I've replied to a few reviews of this product before choosing to write my own, while keeping in mind everyone's opinions (especially about the battery) thus far.

Out of the way, I too noticed "problems" when shooting video on a not-fully charged battery. I put the word in quotes, because in my experience/view, it's really a software problem that can be fixed with an upcoming firmware update. It just flashes red prematurely, and you can certainly repeat steps to have that happen consistently. Also, you'll only get about 30 minutes or so of 1920/60fps HD video per charge (keep in mind the battery will likely be flashing red most of the time). But keep in mind, its really just a bug. When you power up your camera, the true charge is shown on the indicator.
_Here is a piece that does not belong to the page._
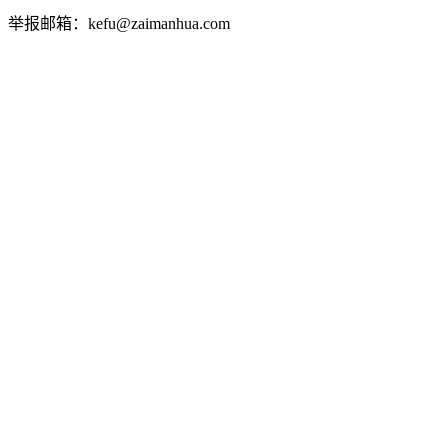
举报邮箱：kefu@zaimanhua.com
I took the camera with me today to shoot a typical days worth of exciting things with my kids. I took about 35 photos, and a combined 7 minutes of full HD/1920/60fps video. I also transferred a few images wirelessly to my Android phone. After all that, my battery is still showing as fully charged and does not do the 'premature red battery' even if i take it to video. So that seems like a decent day for me, and it doesn't show a dent (and rightly so). I'll just have to remember to charge the battery fully before I take it out.

In the end, I do recommend the camera because of what I bought it for: excellent, truly best-in-class images from a camera under $400. This camera is my '2nd' camera, for times when I don't feel like dragging my DSLR around. The images aren't as good as a DSLR (no surprise) but they are by far the best images I've taken with a point-and-shoot. The 20x optical zoom is truly incredible, and the true/natural Image Stabilization (*not* digital) is fantastic: you can actually take a 20x zoomed picture without it being blurry! Not only that, the IS during video shooting makes it smooth-as-silk on playback, especially in truly stunning 60fps mode. Shutter-lag isn't as good as a DSLR (because the concept doesnt exist with mirrors), but it's miles ahead of my last 2011 P&S and also faster than my 2013 smartphone camera.
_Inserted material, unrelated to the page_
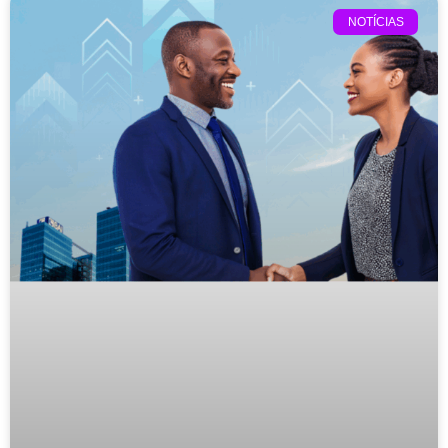
NOTÍCIAS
I can see why the video/battery issue is so frustrating: the video from this thing is truly amazing (stereo, Image Stabilization, and did I mention 1920 and 60fps yet??!) and you *want* to shoot a ton with it. It's also in ultra-convenient mp4 format right out-of-the-camera. And it does a superb job of focusing as you zoom on video (my older p&s wouldn't let me zoom in video mode at all). But if video is really your mojo, get a camcorder for the same price and be happy. If you're after stills, or shooting video "shorts", this is your bet. And hopefully the short-ish battery on video will make better videographers out of people by forcing them to cut down on the extra crap they shoot that nobody watches anyways :)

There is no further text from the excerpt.